## DATA TO PROCESS
[Start of section]

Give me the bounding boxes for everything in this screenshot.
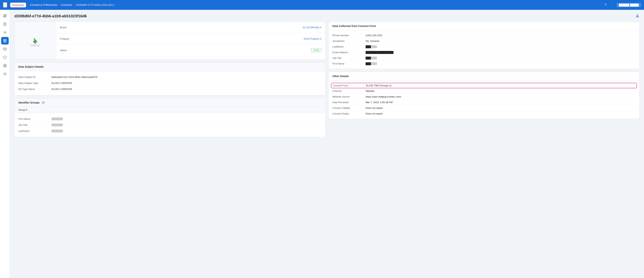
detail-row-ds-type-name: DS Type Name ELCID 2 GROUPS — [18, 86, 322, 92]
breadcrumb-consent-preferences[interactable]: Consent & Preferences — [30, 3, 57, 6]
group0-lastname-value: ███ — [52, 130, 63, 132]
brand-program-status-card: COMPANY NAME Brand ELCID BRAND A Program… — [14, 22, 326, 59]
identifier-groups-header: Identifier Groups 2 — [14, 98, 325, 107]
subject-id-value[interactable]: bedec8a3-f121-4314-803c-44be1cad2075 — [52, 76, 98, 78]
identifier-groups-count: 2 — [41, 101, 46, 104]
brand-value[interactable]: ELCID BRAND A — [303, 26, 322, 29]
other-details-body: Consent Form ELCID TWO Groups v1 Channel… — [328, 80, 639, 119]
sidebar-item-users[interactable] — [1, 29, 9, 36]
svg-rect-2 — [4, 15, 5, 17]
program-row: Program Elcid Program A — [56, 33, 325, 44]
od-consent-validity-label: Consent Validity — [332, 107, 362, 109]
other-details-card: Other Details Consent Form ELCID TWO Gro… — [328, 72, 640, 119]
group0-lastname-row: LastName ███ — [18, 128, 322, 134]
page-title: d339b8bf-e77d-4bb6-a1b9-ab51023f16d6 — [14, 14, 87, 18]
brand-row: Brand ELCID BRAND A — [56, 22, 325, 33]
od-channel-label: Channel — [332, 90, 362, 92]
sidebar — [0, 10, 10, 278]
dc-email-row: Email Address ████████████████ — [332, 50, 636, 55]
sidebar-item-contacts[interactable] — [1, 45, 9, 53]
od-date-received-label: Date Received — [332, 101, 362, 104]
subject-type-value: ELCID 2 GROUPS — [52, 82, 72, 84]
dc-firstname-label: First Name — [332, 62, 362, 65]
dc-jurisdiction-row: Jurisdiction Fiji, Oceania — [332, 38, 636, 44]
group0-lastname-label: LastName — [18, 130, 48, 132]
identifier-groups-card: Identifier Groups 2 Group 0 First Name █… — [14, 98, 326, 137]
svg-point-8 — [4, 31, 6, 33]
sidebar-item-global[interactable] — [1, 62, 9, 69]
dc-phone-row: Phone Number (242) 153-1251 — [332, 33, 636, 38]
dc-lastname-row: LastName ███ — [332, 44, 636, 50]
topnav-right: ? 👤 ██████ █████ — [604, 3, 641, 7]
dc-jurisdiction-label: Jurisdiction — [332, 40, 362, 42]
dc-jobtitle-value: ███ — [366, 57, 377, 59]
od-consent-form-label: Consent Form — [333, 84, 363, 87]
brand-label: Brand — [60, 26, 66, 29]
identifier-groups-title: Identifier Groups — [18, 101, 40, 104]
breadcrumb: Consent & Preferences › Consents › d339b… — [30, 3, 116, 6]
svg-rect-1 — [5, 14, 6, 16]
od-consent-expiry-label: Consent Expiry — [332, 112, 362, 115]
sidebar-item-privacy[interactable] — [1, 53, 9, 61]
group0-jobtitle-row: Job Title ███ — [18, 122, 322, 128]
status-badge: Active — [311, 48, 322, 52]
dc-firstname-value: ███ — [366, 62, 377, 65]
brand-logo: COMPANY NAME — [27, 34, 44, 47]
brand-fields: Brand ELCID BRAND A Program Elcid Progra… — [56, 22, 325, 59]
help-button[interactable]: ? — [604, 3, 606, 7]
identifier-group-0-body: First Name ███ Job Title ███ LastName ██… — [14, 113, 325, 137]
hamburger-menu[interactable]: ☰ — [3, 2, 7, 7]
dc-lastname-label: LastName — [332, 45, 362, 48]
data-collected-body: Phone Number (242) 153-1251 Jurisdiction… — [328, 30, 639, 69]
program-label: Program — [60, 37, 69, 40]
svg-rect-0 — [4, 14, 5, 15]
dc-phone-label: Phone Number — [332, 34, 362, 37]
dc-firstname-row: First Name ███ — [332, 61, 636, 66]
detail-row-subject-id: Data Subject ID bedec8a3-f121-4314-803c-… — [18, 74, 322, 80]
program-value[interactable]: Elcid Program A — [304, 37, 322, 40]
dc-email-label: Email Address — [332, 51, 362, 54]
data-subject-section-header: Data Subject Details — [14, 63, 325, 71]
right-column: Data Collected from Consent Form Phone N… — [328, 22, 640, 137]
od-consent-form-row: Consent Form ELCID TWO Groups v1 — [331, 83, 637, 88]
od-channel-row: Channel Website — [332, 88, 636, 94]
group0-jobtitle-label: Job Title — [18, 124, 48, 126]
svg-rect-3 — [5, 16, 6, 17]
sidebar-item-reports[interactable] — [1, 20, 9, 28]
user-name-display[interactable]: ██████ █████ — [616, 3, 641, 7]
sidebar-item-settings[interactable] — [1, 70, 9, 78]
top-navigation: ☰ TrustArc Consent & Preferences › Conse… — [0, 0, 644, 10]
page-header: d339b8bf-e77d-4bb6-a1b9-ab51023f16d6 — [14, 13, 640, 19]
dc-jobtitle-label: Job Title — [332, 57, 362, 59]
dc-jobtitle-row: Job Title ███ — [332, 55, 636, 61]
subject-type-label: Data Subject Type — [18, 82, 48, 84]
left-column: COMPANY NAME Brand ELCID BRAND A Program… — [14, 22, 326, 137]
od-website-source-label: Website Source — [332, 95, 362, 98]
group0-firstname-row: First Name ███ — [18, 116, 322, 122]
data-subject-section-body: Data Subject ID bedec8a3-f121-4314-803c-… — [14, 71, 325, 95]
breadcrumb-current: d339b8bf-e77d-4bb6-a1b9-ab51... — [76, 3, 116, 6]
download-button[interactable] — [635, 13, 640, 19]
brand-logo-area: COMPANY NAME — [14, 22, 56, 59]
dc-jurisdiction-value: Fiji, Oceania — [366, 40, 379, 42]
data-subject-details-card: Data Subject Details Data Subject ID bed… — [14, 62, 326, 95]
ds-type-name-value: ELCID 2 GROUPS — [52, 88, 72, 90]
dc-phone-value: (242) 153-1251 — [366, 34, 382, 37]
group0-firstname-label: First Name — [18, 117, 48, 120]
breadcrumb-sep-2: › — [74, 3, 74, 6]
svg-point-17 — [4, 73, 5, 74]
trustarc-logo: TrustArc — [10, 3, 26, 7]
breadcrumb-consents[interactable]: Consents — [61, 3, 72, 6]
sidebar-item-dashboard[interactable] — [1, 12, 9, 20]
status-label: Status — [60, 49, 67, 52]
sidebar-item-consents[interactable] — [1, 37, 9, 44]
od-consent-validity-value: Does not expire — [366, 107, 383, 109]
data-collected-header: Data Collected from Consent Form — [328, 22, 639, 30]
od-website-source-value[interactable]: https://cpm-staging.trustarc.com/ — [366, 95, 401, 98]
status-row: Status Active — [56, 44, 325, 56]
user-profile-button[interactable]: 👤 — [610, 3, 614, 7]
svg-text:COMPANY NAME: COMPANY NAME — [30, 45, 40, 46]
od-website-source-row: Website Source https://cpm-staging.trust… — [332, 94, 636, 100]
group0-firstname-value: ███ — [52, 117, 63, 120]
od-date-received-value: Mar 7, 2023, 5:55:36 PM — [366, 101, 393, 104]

[End of section]

## WHAT TO WORK ON
From the listing above, copy every line where the string "Oceania" is found.

## TASK RESULT
dc-jurisdiction-row: Jurisdiction Fiji, Oceania — [332, 38, 636, 44]
dc-jurisdiction-value: Fiji, Oceania — [366, 40, 379, 42]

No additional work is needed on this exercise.